- [Problem details]:
Look through the entries below. Say how many lines include "Белгороде", with nothing added.

(Source records Opens)

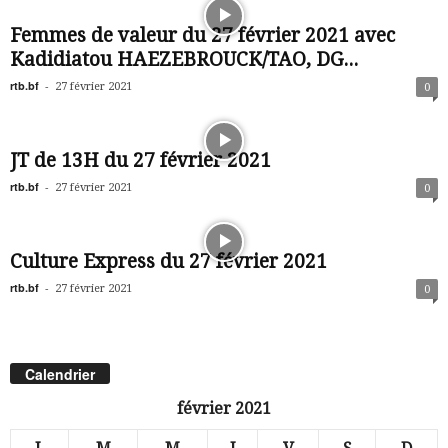
Femmes de valeur du 27 février 2021 avec
Kadidiatou HAEZEBROUCK/TAO, DG...
rtb.bf
-
27 février 2021
0
JT de 13H du 27 février 2021
rtb.bf
-
27 février 2021
0
Culture Express du 27 février 2021
rtb.bf
-
27 février 2021
0
Calendrier
février 2021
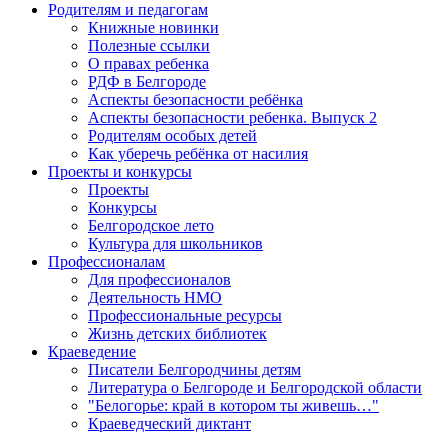
Родителям и педагогам
Книжные новинки
Полезные ссылки
О правах ребенка
РДФ в Белгороде
Аспекты безопасности ребёнка
Аспекты безопасности ребенка. Выпуск 2
Родителям особых детей
Как уберечь ребёнка от насилия
Проекты и конкурсы
Проекты
Конкурсы
Белгородское лето
Культура для школьников
Профессионалам
Для профессионалов
Деятельность НМО
Профессиональные ресурсы
Жизнь детских библиотек
Краеведение
Писатели Белгородчины детям
Литература о Белгороде и Белгородской области
"Белогорье: край в котором ты живешь…"
Краеведческий диктант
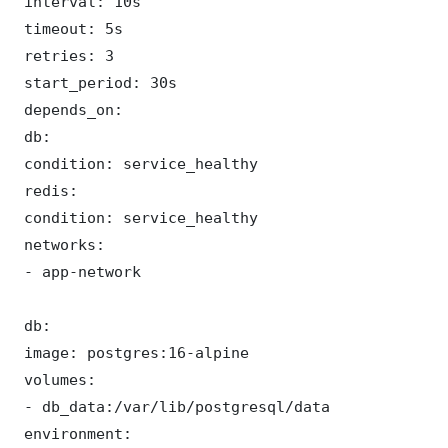
 interval: 10s

 timeout: 5s

 retries: 3

 start_period: 30s

 depends_on:

 db:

(Source records Closes)

- [Completed task]:
2